For a friend of mine going through a break up, I wrote these years ago:
Break up Trap #20 Doing Anything 'One Last time...'After a breakup the parties involved usually display a 'fear of letting go'. From this stems the desire to do everything 'one last time'. For example: John calls Barbara and says, can we go out to dinner 0NE LAST TIME. or Barbara calls John, can we talk together ONE LAST TIME... until finally can we sleep together ONE LAST TIME. This is a huge trap that recently single people can fall into. The best way to avoid this is to call it quits, and keep it that way. When you decided that the breakup was the best decision, you decided the last times have already occurred and there is no reason now to dredge up the past. In an attempt to appease your fear of letting go, what really happens is you remember the good times, and forget about all those irritating habits your former mate had. Here is a simple way to avoid the 'One Last time Trap': The next time you want to call your former mate and say "Hey why don't we go out to dinner ONE LAST TIME" Why don't you say to yourself instead, "Hey why don't you sit around the house like the lazy ass your are, while I work my butt off all day ONE LAST TIME." or perhaps "Lets fight about all your irritating habits ONE LAST TIME" or even "Hey honey, why don't I catch you in bed with a 15 year old ONE LAST TIME" By saying these things instead you have avoided focusing on the postive and accentuating the negative.
Break Up Trap #7 Hanging on to clothes, jewelry, etc...Over the course of a relationship one can acquire a great deal of material posessions that have a direct connection to their mate.
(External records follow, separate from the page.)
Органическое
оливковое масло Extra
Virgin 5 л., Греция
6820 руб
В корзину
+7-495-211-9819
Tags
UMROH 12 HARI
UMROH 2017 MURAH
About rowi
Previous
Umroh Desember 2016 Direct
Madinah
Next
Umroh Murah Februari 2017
However once a break up does occur, the newly single person now faces the dilemma of what do to with all this stuff. 'Do I give it back? Do I throw it away? Do I stash it in my closet so that just incase I never find someone else I can have something to show the other spinsters in the old age home that yes I did get laid once? This is a difficult situation that must be handled delicately so that any breakup may run smoothly. In order to be succesful in you break up, it is imperative that you follow these steps:
Step Number One- Do not give anything back. This falls under Break up Trap number 20, "One Last time" because giving your former mate's things back requires seeing them. If there are belongings that MUST be given back, such as family heirlooms or expensive jewelry that for some reason can not be pawned, mail them back.
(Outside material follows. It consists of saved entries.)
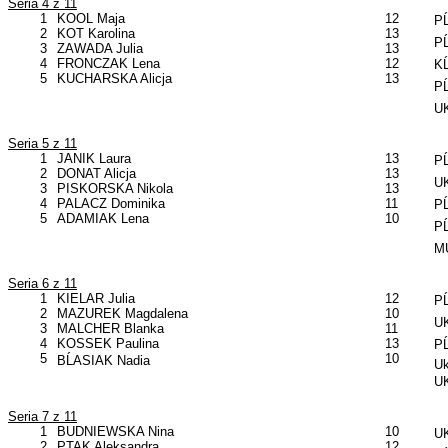
Seria 4 z 11
1
KOOL Maja
12
PĹ
2
KOT Karolina
13
PĹ
3
ZAWADA Julia
13
4
FRONCZAK Lena
12
KĹ
5
KUCHARSKA Alicja
13
PĹ
UK
Seria 5 z 11
1
JANIK Laura
13
PĹ
2
DONAT Alicja
13
UK
3
PISKORSKA Nikola
13
4
PALACZ Dominika
11
PĹ
5
ADAMIAK Lena
10
PĹ
MU
Seria 6 z 11
1
KIELAR Julia
12
PĹ
2
MAZUREK Magdalena
10
UK
3
MALCHER Blanka
11
4
KOSSEK Paulina
13
PĹ
5
10
BĹASIAK Nadia
Uk
UK
Seria 7 z 11
1
BUDNIEWSKA Nina
10
UK
2
PTAK Aleksandra
12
Step Number Two- Do not keep anything. You may be thinking that you want to have memories of your relationship and you want to have pictures and knick knacks to commemorate the occasion, this is a major DON'T!!! You broke up with this person because you don't like them anymore, why do you want to voluntary keep something of theirs in your house? It is liking taking a poster size picture of your worst enemy and hanging it above your bed!
Step Number Three- Burn, Throw Away, or Give AwayThe best way to avoid pining away over your former mate, is to get rid of everything that reminds you of him/her. This includes clothes, jewelry, pictures, picture frames, gifts, lingerie, CD's, tapes of love songs, furniture, etc. Do not give these items to your friends, you want them far, far away. The best way to handle the situation is to stand up in your house, get a big box and start filling it. Once you have gone through your whole house and the box is filled, take it to Goodwill or a dumpster or a bonfire, the choice is yours. Out of sight out of mind, which is where you want your ex to be, out of your mind!